To combat drug-resistant infections, scientists are scouring chemical compounds that were previously discarded to identify the ones that could be transformed into new antibiotics. In the mid-20th century, many different chemical compounds were examined to determine the ones that had antibacterial properties; however, only a small proportion of compounds was used for drug development.
In modern times, diseases have become highly resistant to existing drugs. At the University of Leeds, these old compounds are being re-examined by biologists and chemists by using advancements in science and technology. These compounds are being tested very precisely to determine if they could be developed into a drug in the near future.
Presently, more than 3,000 antibiotics have been discovered till date. Nevertheless, only a handful of compounds have been prescribed clinically till date. There may be several compounds with untapped potential.
Life-saving drugs may be produced by identifying compounds that have anti-bacterial properties; these compounds might have not been used in clinical practice earlier. With the mutation of bugs, scientists are clueless about tackling them with existing batches of antibiotics.
Potential new drug
According to latest research studies, a compound identified in 1940s was a realistic contender as a new antibiotic drug. Actinorhodins (ACT) constitute a family of compounds with some antibiotic properties; however, these compounds were not developed into life-saving drugs previously.
A promising new drug has been developed to combat bacterial infections. Antibacterial activity was exhibited by two most important representatives of ESKAPE category of bacteria, which have the ability to ‘escape’ the action of existing drugs.
New drugs should be discovered and developed to tackle antibiotic resistance. Potentially useful drugs were identified from antibiotics, which were already to people.
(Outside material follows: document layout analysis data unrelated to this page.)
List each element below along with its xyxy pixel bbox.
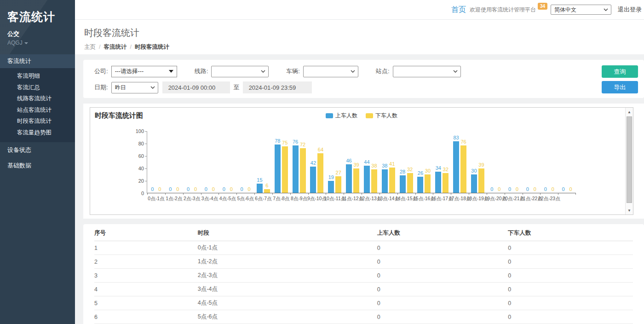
x-axis-label: 22点-23点 (538, 196, 560, 202)
table-cell: 0 (508, 310, 633, 324)
sidebar-subitem[interactable]: 客流汇总 (0, 82, 75, 93)
bar-group: 443812点-13点 (362, 131, 380, 193)
vehicle-label: 车辆: (286, 67, 300, 75)
bar-group: 343216点-17点 (433, 131, 451, 193)
line-select[interactable] (211, 66, 269, 77)
vehicle-select[interactable] (303, 66, 358, 77)
query-button[interactable]: 查询 (602, 65, 638, 78)
x-axis-tick (308, 193, 309, 195)
x-axis-tick (344, 193, 344, 195)
bar-boarding (346, 164, 352, 193)
table-cell: 0点-1点 (198, 241, 377, 255)
table-row: 54点-5点00 (94, 296, 633, 310)
table-cell: 1 (94, 241, 198, 255)
user-name: AQGJ (7, 40, 23, 46)
bar-group: 303918点-19点 (469, 131, 487, 193)
breadcrumb-item[interactable]: 主页 (84, 44, 96, 50)
y-axis-tick (145, 181, 147, 181)
logout-link[interactable]: 退出登录 (618, 6, 642, 14)
bar-boarding (275, 145, 281, 193)
bar-group: 283214点-15点 (397, 131, 415, 193)
chart-plot: 000点-1点001点-2点002点-3点003点-4点004点-5点005点-… (147, 131, 575, 193)
y-axis-tick (145, 131, 147, 132)
bar-group: 003点-4点 (201, 131, 219, 193)
breadcrumb-item: 时段客流统计 (135, 44, 169, 50)
date-from-input[interactable]: 2024-01-09 00:00 (162, 81, 230, 93)
bar-alighting (425, 174, 431, 193)
x-axis-tick (505, 193, 505, 195)
legend-item[interactable]: 下车人数 (366, 112, 397, 120)
sidebar-subitem[interactable]: 站点客流统计 (0, 104, 75, 116)
x-axis-label: 0点-1点 (148, 196, 164, 202)
y-axis-label: 60 (129, 153, 144, 159)
date-to-input[interactable]: 2024-01-09 23:59 (243, 81, 312, 93)
scrollbar-thumb[interactable] (627, 116, 632, 203)
bar-group: 0020点-21点 (505, 131, 523, 193)
y-axis-tick (145, 156, 147, 156)
x-axis-label: 5点-6点 (237, 196, 253, 202)
legend-swatch (366, 113, 373, 118)
bar-boarding (417, 177, 423, 193)
table-row: 21点-2点00 (94, 255, 633, 269)
station-label: 站点: (376, 67, 390, 75)
sidebar-subitem[interactable]: 客流明细 (0, 70, 75, 82)
sidebar-header: 客流统计 公交 AQGJ (0, 0, 75, 54)
table-cell: 0 (508, 296, 633, 310)
table-cell: 3 (94, 269, 198, 283)
bar-boarding (364, 166, 370, 193)
sidebar: 客流统计 公交 AQGJ 客流统计 客流明细客流汇总线路客流统计站点客流统计时段… (0, 0, 75, 324)
sidebar-item-device-status[interactable]: 设备状态 (0, 142, 75, 158)
table-cell: 0 (508, 241, 633, 255)
user-menu[interactable]: AQGJ (7, 40, 68, 46)
sidebar-subitem[interactable]: 线路客流统计 (0, 93, 75, 104)
legend-item[interactable]: 上车人数 (326, 112, 357, 120)
notification-badge[interactable]: 34 (538, 3, 547, 10)
table-row: 43点-4点00 (94, 283, 633, 296)
chart-scrollbar[interactable]: ▲ ▼ (625, 108, 633, 214)
breadcrumb-separator: / (99, 44, 100, 50)
bar-group: 1566点-7点 (254, 131, 272, 193)
sidebar-item-base-data[interactable]: 基础数据 (0, 158, 75, 174)
scroll-down-arrow-icon[interactable]: ▼ (626, 207, 633, 214)
x-axis-tick (575, 193, 576, 195)
welcome-text: 欢迎使用客流统计管理平台 (470, 6, 536, 14)
table-cell: 0 (508, 283, 633, 296)
bar-boarding (435, 172, 441, 193)
chevron-down-icon (351, 70, 355, 73)
language-select[interactable]: 简体中文 (551, 5, 611, 15)
bar-alighting (478, 168, 484, 193)
x-axis-tick (254, 193, 255, 195)
bar-group: 002点-3点 (183, 131, 201, 193)
table-cell: 6 (94, 310, 198, 324)
bar-alighting (460, 145, 466, 193)
date-label: 日期: (94, 83, 108, 92)
bar-alighting (443, 173, 448, 193)
sidebar-subitem[interactable]: 客流量趋势图 (0, 127, 75, 139)
company-select[interactable]: ---请选择--- (111, 66, 177, 77)
org-name: 公交 (7, 30, 68, 38)
sidebar-subitem[interactable]: 时段客流统计 (0, 116, 75, 127)
chart-section: 时段车流统计图 上车人数下车人数 020406080100 000点-1点001… (83, 104, 644, 219)
export-button[interactable]: 导出 (602, 81, 638, 93)
x-axis-tick (236, 193, 237, 195)
table-header-cell: 时段 (198, 225, 377, 241)
chart-legend: 上车人数下车人数 (322, 112, 402, 120)
sidebar-item-passenger-stats[interactable]: 客流统计 (0, 54, 75, 68)
table-cell: 3点-4点 (198, 283, 377, 296)
x-axis-tick (433, 193, 433, 195)
home-link[interactable]: 首页 (451, 5, 466, 15)
x-axis-label: 1点-2点 (166, 196, 182, 202)
y-axis-label: 100 (129, 128, 144, 134)
station-select[interactable] (393, 66, 461, 77)
date-preset-select[interactable]: 昨日 (111, 82, 158, 93)
table-row: 10点-1点00 (94, 241, 633, 255)
scroll-up-arrow-icon[interactable]: ▲ (626, 108, 633, 116)
language-select-value: 简体中文 (554, 6, 576, 14)
legend-swatch (326, 113, 333, 118)
breadcrumb-item[interactable]: 客流统计 (104, 44, 126, 50)
x-axis-label: 7点-8点 (273, 196, 289, 202)
bar-group: 463911点-12点 (344, 131, 362, 193)
main-area: 首页 欢迎使用客流统计管理平台 34 简体中文 退出登录 时段客流统计 主页/客… (75, 0, 644, 324)
bar-group: 005点-6点 (236, 131, 254, 193)
bar-group: 000点-1点 (147, 131, 165, 193)
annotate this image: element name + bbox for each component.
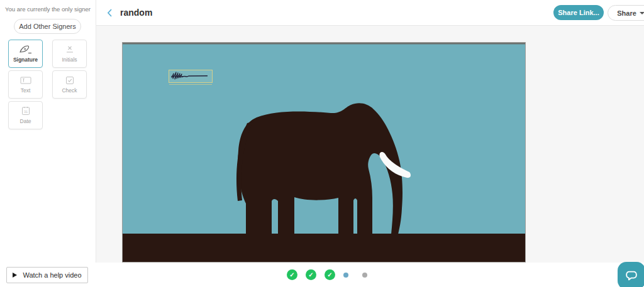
initials-x-icon xyxy=(64,45,76,54)
share-link-button[interactable]: Share Link... xyxy=(553,5,604,20)
pen-nib-icon xyxy=(19,45,32,54)
svg-text:31: 31 xyxy=(23,110,27,114)
signature-scribble xyxy=(169,70,212,82)
watch-help-video-button[interactable]: Watch a help video xyxy=(6,267,88,283)
page-dot-2[interactable] xyxy=(306,269,316,280)
add-other-signers-button[interactable]: Add Other Signers xyxy=(14,19,81,34)
tool-check[interactable]: Check xyxy=(52,70,87,99)
tool-signature[interactable]: Signature xyxy=(8,40,43,68)
tool-label: Check xyxy=(62,87,77,94)
signature-field[interactable] xyxy=(169,70,213,83)
ground-bar xyxy=(123,234,525,262)
page-dot-5[interactable] xyxy=(362,273,367,278)
page-dot-1[interactable] xyxy=(287,269,297,280)
document-page[interactable] xyxy=(123,43,525,262)
chat-launcher-button[interactable] xyxy=(618,262,644,287)
caret-down-icon xyxy=(640,12,644,14)
page-top-edge xyxy=(123,43,525,45)
play-icon xyxy=(13,273,17,278)
share-dropdown-button[interactable]: Share xyxy=(608,5,644,21)
tool-label: Date xyxy=(20,118,31,124)
page-dot-4[interactable] xyxy=(343,273,348,278)
checkbox-check-icon xyxy=(64,76,76,85)
tool-label: Initials xyxy=(62,57,77,63)
page-dot-3[interactable] xyxy=(325,269,335,280)
sidebar: You are currently the only signer Add Ot… xyxy=(0,0,96,263)
chat-bubble-icon xyxy=(625,269,638,283)
text-cursor-box-icon xyxy=(19,76,32,85)
app-window: You are currently the only signer Add Ot… xyxy=(0,0,644,287)
help-video-label: Watch a help video xyxy=(23,271,81,279)
top-bar: random Share Link... Share xyxy=(96,0,644,26)
field-tools-grid: Signature Initials Text xyxy=(8,40,87,129)
back-button[interactable] xyxy=(103,6,116,19)
tool-text[interactable]: Text xyxy=(8,70,43,99)
tool-initials[interactable]: Initials xyxy=(52,40,87,68)
calendar-icon: 31 xyxy=(19,106,32,116)
tool-label: Text xyxy=(21,87,31,94)
share-dropdown-label: Share xyxy=(617,9,636,17)
document-title: random xyxy=(120,8,152,18)
signer-note: You are currently the only signer xyxy=(0,6,96,13)
tool-label: Signature xyxy=(13,57,38,63)
tool-date[interactable]: 31 Date xyxy=(8,101,43,129)
chevron-left-icon xyxy=(106,8,113,18)
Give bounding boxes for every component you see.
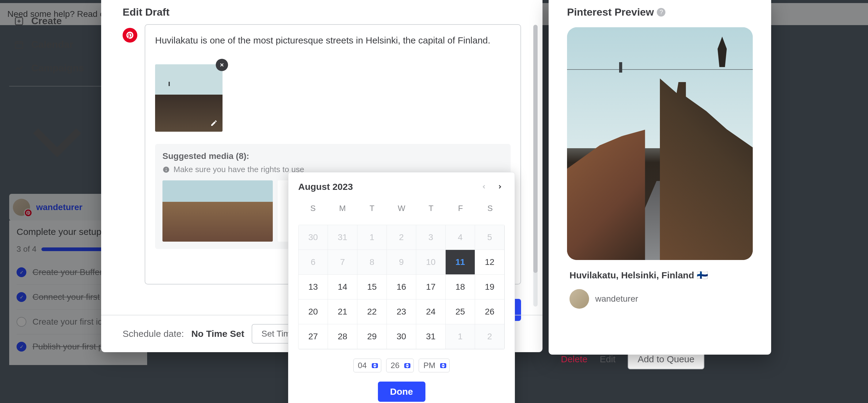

The group of drugs belonging to ACT family showed weak antibiotic activity, so they could not be evaluated previously.
To discover new drugs, one needs to identify chemical compounds that were shelved out previously. New antibiotics have not been discovered in the past 25 years. Current strategy of considering chemical compounds that were shelved off previously is a nice way of combating the growing strain of drug-resistant bacteria.